Old 05-19-2009, 05:34 AM
  # 5 (permalink)  
silkspin
Member
 
Join Date: Dec 2008
Location: Toronto, Canada
Posts: 390
Hi Robinsfly,

This is a tough one, and my best advice is to try and not pay attention to what he's doing, and continue to focus on your own recovery. IMO, this is the best way for everything to start falling into place for you. When my AH got sober, I'd been going to al anon for 5 months. In that time, I grew, learned, and he didn't. His behaviour became very intolerable, and eventually applying the al anon principles of detachment etc. wasn't enough and I asked him to move out of the bedroom. And where I hadn't had the strength to do that in the many years prior, I somehow had it then, and it was subtle but powerful and serious. He moved into the basement and started going to AA.

6 months later and he is still in AA, although not as involved in his recovery as I. He told me after a recent couples meeting that he doesn't want to make it his life (the meetings and the focus on A) as some of the other people. I am strong enough in the program now to be able to let his comments go, instead of wondering if he'll ever progress as much as I am.

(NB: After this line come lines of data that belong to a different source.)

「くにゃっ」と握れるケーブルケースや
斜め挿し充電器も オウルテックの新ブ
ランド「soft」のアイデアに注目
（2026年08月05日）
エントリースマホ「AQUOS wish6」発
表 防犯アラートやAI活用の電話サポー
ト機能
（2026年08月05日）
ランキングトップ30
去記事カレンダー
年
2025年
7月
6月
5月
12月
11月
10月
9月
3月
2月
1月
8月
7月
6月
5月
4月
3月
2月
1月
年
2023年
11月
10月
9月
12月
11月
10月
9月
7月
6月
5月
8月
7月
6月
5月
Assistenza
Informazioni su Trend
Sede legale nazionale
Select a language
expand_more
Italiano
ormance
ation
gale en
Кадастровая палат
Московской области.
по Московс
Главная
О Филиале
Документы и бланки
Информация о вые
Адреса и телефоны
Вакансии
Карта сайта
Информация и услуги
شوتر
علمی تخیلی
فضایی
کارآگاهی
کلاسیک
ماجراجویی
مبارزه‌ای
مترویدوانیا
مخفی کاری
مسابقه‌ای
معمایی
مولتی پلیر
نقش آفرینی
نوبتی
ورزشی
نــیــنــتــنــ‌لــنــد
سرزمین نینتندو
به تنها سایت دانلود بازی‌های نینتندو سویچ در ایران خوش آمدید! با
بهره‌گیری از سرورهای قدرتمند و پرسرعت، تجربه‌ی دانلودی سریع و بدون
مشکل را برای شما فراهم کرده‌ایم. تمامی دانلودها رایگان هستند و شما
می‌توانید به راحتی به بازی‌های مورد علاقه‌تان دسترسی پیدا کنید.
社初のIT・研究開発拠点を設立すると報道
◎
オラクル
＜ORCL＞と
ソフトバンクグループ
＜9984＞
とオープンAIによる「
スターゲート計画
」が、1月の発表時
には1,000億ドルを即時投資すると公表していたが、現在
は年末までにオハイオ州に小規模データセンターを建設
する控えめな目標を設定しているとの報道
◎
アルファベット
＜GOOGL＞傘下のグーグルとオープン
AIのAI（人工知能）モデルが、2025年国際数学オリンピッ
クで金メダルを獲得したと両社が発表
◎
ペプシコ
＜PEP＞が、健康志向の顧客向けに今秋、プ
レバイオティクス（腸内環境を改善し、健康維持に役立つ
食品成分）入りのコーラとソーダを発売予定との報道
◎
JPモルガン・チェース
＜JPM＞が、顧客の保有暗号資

Basically, as I grow in the program, things unfold in front of me. I seem to know the right thing to do as any given situation arises. Have faith and confidence in your recovery that when the time comes, you will have that same clarity. You will know what to do; if that means leaving him, or staying and working it out. It's tough because we usually look to the future and want it a certain way, and want it to be like that right now. Truth is, we don't and won't know what the future holds, so just focus on today and strip away any expectations.

On the weekend we had a bit of a fight, and his 'old' ways came back. He is passive and opens the door for me to control him. I detached, then I talked about it with him. We ended up clearing the air, in an actual healthy exchange. Continue to work your program in the face of his codependent behaviours. It can only go so far if you don't fuel his fire.